## Requirement
Give the entries again exactly, every one of them.

Saved data entries
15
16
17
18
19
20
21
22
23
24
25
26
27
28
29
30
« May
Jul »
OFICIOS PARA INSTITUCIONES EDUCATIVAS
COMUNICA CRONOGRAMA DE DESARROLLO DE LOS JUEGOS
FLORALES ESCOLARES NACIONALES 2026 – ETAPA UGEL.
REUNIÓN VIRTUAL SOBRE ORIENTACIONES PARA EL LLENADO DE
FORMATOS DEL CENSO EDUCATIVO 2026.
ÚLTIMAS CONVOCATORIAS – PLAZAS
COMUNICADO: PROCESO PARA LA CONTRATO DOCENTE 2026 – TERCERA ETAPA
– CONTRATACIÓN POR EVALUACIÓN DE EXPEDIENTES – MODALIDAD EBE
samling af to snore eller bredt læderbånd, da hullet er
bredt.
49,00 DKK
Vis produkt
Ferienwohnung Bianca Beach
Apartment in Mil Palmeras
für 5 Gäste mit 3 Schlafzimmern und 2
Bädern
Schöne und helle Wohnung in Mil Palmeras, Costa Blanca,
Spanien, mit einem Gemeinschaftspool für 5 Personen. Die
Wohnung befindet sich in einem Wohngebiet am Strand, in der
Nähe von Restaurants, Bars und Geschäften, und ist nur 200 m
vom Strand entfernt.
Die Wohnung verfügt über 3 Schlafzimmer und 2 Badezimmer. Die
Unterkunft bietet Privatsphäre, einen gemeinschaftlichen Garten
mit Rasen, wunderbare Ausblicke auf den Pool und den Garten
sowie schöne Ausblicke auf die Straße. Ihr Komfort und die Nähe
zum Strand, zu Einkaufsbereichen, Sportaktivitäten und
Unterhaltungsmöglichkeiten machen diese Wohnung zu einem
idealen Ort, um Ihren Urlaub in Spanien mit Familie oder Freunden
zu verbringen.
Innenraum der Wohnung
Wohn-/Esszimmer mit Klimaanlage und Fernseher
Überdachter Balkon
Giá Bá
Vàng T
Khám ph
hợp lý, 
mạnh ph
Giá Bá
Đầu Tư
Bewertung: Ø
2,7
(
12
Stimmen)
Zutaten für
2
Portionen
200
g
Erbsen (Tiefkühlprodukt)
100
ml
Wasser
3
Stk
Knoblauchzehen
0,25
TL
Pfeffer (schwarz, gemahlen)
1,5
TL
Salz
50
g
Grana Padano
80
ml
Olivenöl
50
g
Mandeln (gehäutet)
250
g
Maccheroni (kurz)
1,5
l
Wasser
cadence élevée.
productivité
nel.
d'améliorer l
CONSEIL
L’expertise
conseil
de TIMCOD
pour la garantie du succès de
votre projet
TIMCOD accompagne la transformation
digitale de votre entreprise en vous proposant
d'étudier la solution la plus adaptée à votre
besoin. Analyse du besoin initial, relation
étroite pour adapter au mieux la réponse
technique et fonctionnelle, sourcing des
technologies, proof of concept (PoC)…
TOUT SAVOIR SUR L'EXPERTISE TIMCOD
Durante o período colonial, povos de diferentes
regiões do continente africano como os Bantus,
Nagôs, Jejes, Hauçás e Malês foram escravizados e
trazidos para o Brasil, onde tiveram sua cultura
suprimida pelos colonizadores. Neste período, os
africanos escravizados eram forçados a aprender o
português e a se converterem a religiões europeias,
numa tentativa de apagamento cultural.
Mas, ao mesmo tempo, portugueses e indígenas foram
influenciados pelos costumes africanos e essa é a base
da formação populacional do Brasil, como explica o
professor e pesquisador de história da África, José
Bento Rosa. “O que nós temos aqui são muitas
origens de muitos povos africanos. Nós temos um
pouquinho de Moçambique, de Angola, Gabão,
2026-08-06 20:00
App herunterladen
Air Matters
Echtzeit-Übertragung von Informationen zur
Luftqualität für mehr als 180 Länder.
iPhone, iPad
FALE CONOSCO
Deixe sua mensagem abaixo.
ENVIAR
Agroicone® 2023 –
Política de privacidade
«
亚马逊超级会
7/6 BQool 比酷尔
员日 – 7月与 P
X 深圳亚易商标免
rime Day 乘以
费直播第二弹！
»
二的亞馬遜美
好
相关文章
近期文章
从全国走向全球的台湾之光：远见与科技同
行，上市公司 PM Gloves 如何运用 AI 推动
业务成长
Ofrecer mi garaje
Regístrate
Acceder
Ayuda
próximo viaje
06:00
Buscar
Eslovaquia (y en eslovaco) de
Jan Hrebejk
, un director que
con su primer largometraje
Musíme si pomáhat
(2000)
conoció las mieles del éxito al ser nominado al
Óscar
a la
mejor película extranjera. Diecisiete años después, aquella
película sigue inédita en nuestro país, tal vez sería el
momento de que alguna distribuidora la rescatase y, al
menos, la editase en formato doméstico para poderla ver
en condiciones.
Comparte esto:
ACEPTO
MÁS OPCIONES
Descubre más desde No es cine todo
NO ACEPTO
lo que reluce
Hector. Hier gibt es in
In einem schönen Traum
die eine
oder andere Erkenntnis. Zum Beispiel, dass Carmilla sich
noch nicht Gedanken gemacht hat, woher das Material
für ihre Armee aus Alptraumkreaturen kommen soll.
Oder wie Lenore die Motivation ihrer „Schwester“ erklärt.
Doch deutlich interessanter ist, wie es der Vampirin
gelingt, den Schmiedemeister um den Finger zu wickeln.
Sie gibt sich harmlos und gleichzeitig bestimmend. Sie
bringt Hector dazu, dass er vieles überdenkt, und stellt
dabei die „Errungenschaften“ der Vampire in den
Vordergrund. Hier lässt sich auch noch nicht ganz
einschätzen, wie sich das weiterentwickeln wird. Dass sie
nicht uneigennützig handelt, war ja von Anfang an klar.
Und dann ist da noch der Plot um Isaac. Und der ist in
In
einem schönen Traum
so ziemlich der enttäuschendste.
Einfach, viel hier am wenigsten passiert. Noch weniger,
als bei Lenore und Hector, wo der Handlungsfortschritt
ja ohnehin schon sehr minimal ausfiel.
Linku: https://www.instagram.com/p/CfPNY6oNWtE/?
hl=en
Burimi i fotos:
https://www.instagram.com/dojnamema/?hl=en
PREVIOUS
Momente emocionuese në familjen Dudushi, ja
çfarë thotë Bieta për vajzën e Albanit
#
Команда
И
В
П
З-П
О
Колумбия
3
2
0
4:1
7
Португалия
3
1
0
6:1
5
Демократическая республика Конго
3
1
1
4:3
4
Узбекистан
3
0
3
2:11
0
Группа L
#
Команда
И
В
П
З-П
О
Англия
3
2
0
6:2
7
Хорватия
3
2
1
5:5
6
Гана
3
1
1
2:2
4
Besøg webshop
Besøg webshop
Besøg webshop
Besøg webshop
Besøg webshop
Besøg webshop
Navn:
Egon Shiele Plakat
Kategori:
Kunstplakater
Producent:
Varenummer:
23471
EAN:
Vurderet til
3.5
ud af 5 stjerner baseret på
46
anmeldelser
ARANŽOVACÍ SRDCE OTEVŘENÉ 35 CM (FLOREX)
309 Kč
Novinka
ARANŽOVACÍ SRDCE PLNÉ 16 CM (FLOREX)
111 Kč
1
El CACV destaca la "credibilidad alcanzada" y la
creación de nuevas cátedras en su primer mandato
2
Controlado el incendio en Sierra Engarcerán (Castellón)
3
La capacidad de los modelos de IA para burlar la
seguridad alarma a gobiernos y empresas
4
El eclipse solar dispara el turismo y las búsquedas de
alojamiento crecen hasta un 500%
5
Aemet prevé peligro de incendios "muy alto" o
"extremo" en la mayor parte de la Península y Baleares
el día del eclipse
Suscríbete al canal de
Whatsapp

## Answer to this problem
15
16
17
18
19
20
21
22
23
24
25
26
27
28
29
30
« May
Jul »
OFICIOS PARA INSTITUCIONES EDUCATIVAS
COMUNICA CRONOGRAMA DE DESARROLLO DE LOS JUEGOS
FLORALES ESCOLARES NACIONALES 2026 – ETAPA UGEL.
REUNIÓN VIRTUAL SOBRE ORIENTACIONES PARA EL LLENADO DE
FORMATOS DEL CENSO EDUCATIVO 2026.
ÚLTIMAS CONVOCATORIAS – PLAZAS
COMUNICADO: PROCESO PARA LA CONTRATO DOCENTE 2026 – TERCERA ETAPA
– CONTRATACIÓN POR EVALUACIÓN DE EXPEDIENTES – MODALIDAD EBE
samling af to snore eller bredt læderbånd, da hullet er
bredt.
49,00 DKK
Vis produkt
Ferienwohnung Bianca Beach
Apartment in Mil Palmeras
für 5 Gäste mit 3 Schlafzimmern und 2
Bädern
Schöne und helle Wohnung in Mil Palmeras, Costa Blanca,
Spanien, mit einem Gemeinschaftspool für 5 Personen. Die
Wohnung befindet sich in einem Wohngebiet am Strand, in der
Nähe von Restaurants, Bars und Geschäften, und ist nur 200 m
vom Strand entfernt.
Die Wohnung verfügt über 3 Schlafzimmer und 2 Badezimmer. Die
Unterkunft bietet Privatsphäre, einen gemeinschaftlichen Garten
mit Rasen, wunderbare Ausblicke auf den Pool und den Garten
sowie schöne Ausblicke auf die Straße. Ihr Komfort und die Nähe
zum Strand, zu Einkaufsbereichen, Sportaktivitäten und
Unterhaltungsmöglichkeiten machen diese Wohnung zu einem
idealen Ort, um Ihren Urlaub in Spanien mit Familie oder Freunden
zu verbringen.
Innenraum der Wohnung
Wohn-/Esszimmer mit Klimaanlage und Fernseher
Überdachter Balkon
Giá Bá
Vàng T
Khám ph
hợp lý, 
mạnh ph
Giá Bá
Đầu Tư
Bewertung: Ø
2,7
(
12
Stimmen)
Zutaten für
2
Portionen
200
g
Erbsen (Tiefkühlprodukt)
100
ml
Wasser
3
Stk
Knoblauchzehen
0,25
TL
Pfeffer (schwarz, gemahlen)
1,5
TL
Salz
50
g
Grana Padano
80
ml
Olivenöl
50
g
Mandeln (gehäutet)
250
g
Maccheroni (kurz)
1,5
l
Wasser
cadence élevée.
productivité
nel.
d'améliorer l
CONSEIL
L’expertise
conseil
de TIMCOD
pour la garantie du succès de
votre projet
TIMCOD accompagne la transformation
digitale de votre entreprise en vous proposant
d'étudier la solution la plus adaptée à votre
besoin. Analyse du besoin initial, relation
étroite pour adapter au mieux la réponse
technique et fonctionnelle, sourcing des
technologies, proof of concept (PoC)…
TOUT SAVOIR SUR L'EXPERTISE TIMCOD
Durante o período colonial, povos de diferentes
regiões do continente africano como os Bantus,
Nagôs, Jejes, Hauçás e Malês foram escravizados e
trazidos para o Brasil, onde tiveram sua cultura
suprimida pelos colonizadores. Neste período, os
africanos escravizados eram forçados a aprender o
português e a se converterem a religiões europeias,
numa tentativa de apagamento cultural.
Mas, ao mesmo tempo, portugueses e indígenas foram
influenciados pelos costumes africanos e essa é a base
da formação populacional do Brasil, como explica o
professor e pesquisador de história da África, José
Bento Rosa. “O que nós temos aqui são muitas
origens de muitos povos africanos. Nós temos um
pouquinho de Moçambique, de Angola, Gabão,
2026-08-06 20:00
App herunterladen
Air Matters
Echtzeit-Übertragung von Informationen zur
Luftqualität für mehr als 180 Länder.
iPhone, iPad
FALE CONOSCO
Deixe sua mensagem abaixo.
ENVIAR
Agroicone® 2023 –
Política de privacidade
«
亚马逊超级会
7/6 BQool 比酷尔
员日 – 7月与 P
X 深圳亚易商标免
rime Day 乘以
费直播第二弹！
»
二的亞馬遜美
好
相关文章
近期文章
从全国走向全球的台湾之光：远见与科技同
行，上市公司 PM Gloves 如何运用 AI 推动
业务成长
Ofrecer mi garaje
Regístrate
Acceder
Ayuda
próximo viaje
06:00
Buscar
Eslovaquia (y en eslovaco) de
Jan Hrebejk
, un director que
con su primer largometraje
Musíme si pomáhat
(2000)
conoció las mieles del éxito al ser nominado al
Óscar
a la
mejor película extranjera. Diecisiete años después, aquella
película sigue inédita en nuestro país, tal vez sería el
momento de que alguna distribuidora la rescatase y, al
menos, la editase en formato doméstico para poderla ver
en condiciones.
Comparte esto:
ACEPTO
MÁS OPCIONES
Descubre más desde No es cine todo
NO ACEPTO
lo que reluce
Hector. Hier gibt es in
In einem schönen Traum
die eine
oder andere Erkenntnis. Zum Beispiel, dass Carmilla sich
noch nicht Gedanken gemacht hat, woher das Material
für ihre Armee aus Alptraumkreaturen kommen soll.
Oder wie Lenore die Motivation ihrer „Schwester“ erklärt.
Doch deutlich interessanter ist, wie es der Vampirin
gelingt, den Schmiedemeister um den Finger zu wickeln.
Sie gibt sich harmlos und gleichzeitig bestimmend. Sie
bringt Hector dazu, dass er vieles überdenkt, und stellt
dabei die „Errungenschaften“ der Vampire in den
Vordergrund. Hier lässt sich auch noch nicht ganz
einschätzen, wie sich das weiterentwickeln wird. Dass sie
nicht uneigennützig handelt, war ja von Anfang an klar.
Und dann ist da noch der Plot um Isaac. Und der ist in
In
einem schönen Traum
so ziemlich der enttäuschendste.
Einfach, viel hier am wenigsten passiert. Noch weniger,
als bei Lenore und Hector, wo der Handlungsfortschritt
ja ohnehin schon sehr minimal ausfiel.
Linku: https://www.instagram.com/p/CfPNY6oNWtE/?
hl=en
Burimi i fotos:
https://www.instagram.com/dojnamema/?hl=en
PREVIOUS
Momente emocionuese në familjen Dudushi, ja
çfarë thotë Bieta për vajzën e Albanit
#
Команда
И
В
П
З-П
О
Колумбия
3
2
0
4:1
7
Португалия
3
1
0
6:1
5
Демократическая республика Конго
3
1
1
4:3
4
Узбекистан
3
0
3
2:11
0
Группа L
#
Команда
И
В
П
З-П
О
Англия
3
2
0
6:2
7
Хорватия
3
2
1
5:5
6
Гана
3
1
1
2:2
4
Besøg webshop
Besøg webshop
Besøg webshop
Besøg webshop
Besøg webshop
Besøg webshop
Navn:
Egon Shiele Plakat
Kategori:
Kunstplakater
Producent:
Varenummer:
23471
EAN:
Vurderet til
3.5
ud af 5 stjerner baseret på
46
anmeldelser
ARANŽOVACÍ SRDCE OTEVŘENÉ 35 CM (FLOREX)
309 Kč
Novinka
ARANŽOVACÍ SRDCE PLNÉ 16 CM (FLOREX)
111 Kč
1
El CACV destaca la "credibilidad alcanzada" y la
creación de nuevas cátedras en su primer mandato
2
Controlado el incendio en Sierra Engarcerán (Castellón)
3
La capacidad de los modelos de IA para burlar la
seguridad alarma a gobiernos y empresas
4
El eclipse solar dispara el turismo y las búsquedas de
alojamiento crecen hasta un 500%
5
Aemet prevé peligro de incendios "muy alto" o
"extremo" en la mayor parte de la Península y Baleares
el día del eclipse
Suscríbete al canal de
Whatsapp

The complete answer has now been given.